A total of 246,472 women underwent 671,828 screening examinations during the study period, and the study sample included women who did not have a history of breast cancer, and had at least 3 consecutive biennial screening rounds, where at least the first 2 rounds were not associated with a breast cancer diagnosis. The following examinations were excluded: those among women with fewer than 3 screening examinations (n = 194,525); those performed before and after the 3 consecutive examinations included in the study (n = 98,410); those without AI scores (n = 23,868); those performed after breast cancer diagnosis (n = 2597); those among women who reported a palpable lump at screening (n = 2259); technically inadequate examinations (n = 605); those among women with breast cancer detected more than 24 months following the third consecutive screening (n = 70); and those where the cancer was located in the axilla (n = 9).
The results included data from 116,495 women who underwent at least 3 consecutive screening rounds, with a total of 1265 screening-detected cancers and 342 interval cancers.
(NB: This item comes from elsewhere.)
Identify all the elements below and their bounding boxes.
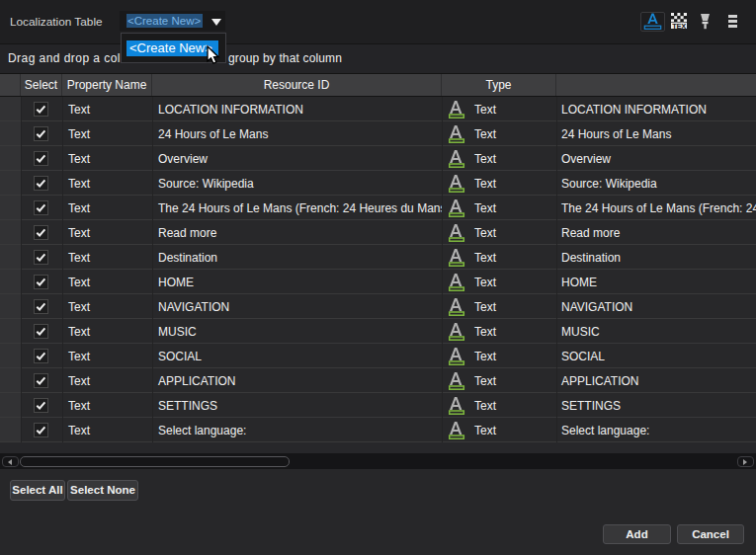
svg-text:TEX: TEX	[672, 22, 686, 29]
The mean patient ages were 58.5 years for women with screening-detected cancer, 57.4 for women with interval cancer, and 56.4 for women without breast cancer.
The mean AI scores for the breast developing screening-detected cancer were 19.2 at the first study round, 30.8 at the second, and 82.7 at the third. In comparison, for the breast not developing breast cancer, the mean AI scores were 9.5, 8.2, and 5.0 at the first, second, and third study rounds, respectively. For women with interval cancers, the mean AI scores were 17.8, 20.1, and 33.1 at the first, second, and third study rounds, respectively, and mean AI scores were 10.5, 10.1, and 8.4 at the first, second, and third study rounds, respectively, for contralateral breast not developing interval breast cancer. Further, women who did not have a breast cancer diagnosis during the study period had mean AI scores of 7.1, 6.7, and 6.4 at the first, second, and third study rounds, respectively.
For women who developed screening-detected cancer, mean absolute differences in AI score between breasts were 21.3 at the first study round, 30.7 at the second, and 79.0 at the third. For those with interval scores, scores were 19.7 (first round), 21.0 (second), and 34.0 (third), and those who did not develop breast cancer, scores were 9.9 (first), 9.6 (second), and third (9.3).
Further, with the examination-level AI score, the area under the receiver operating characteristic curves (AUCs) for discriminating between women who developed screening-detected cancer and women without cancer were 0.64 (95% CI, 0.62-0.65) at the first study round, 0.73 (95% CI, 0.71-0.74) at the second study round, and 0.97 (95% CI, 0.96-0.97) at the third study round. The AUCs for interval cancers compared with those who had no cancer increased from 0.66 to 0.78 across the 3 study rounds, and the AUCs for all cancers combined compared with no cancer increased from 0.64 to 0.93 across the 3 study rounds. In addition, AUCs for the absolute difference were 0.63 (95% CI, 0.61-0.65) at the first study round, 0.72 (95% CI, 0.71-0.74) at the second round, and 0.96 (95% CI, 0.95-0.96) at the third study for screening-detected cancer, and 0.64 (95% CI, 0.61-0.67) at the first, 0.65 (95% CI, 0.62-0.68) at the second, and 0.77 (95% CI, 0.74-0.79) at the third for interval cancers.
Study limitations include the study’s design being based on retrospective data, only 1 AI system was evaluated for cancer detection, and the study population primarily consisted of White women. Additionally, the authors suggested that future research should evaluate the predictive accuracy of future cancer risk using other AI cancer detection tools among a more diverse population of patients.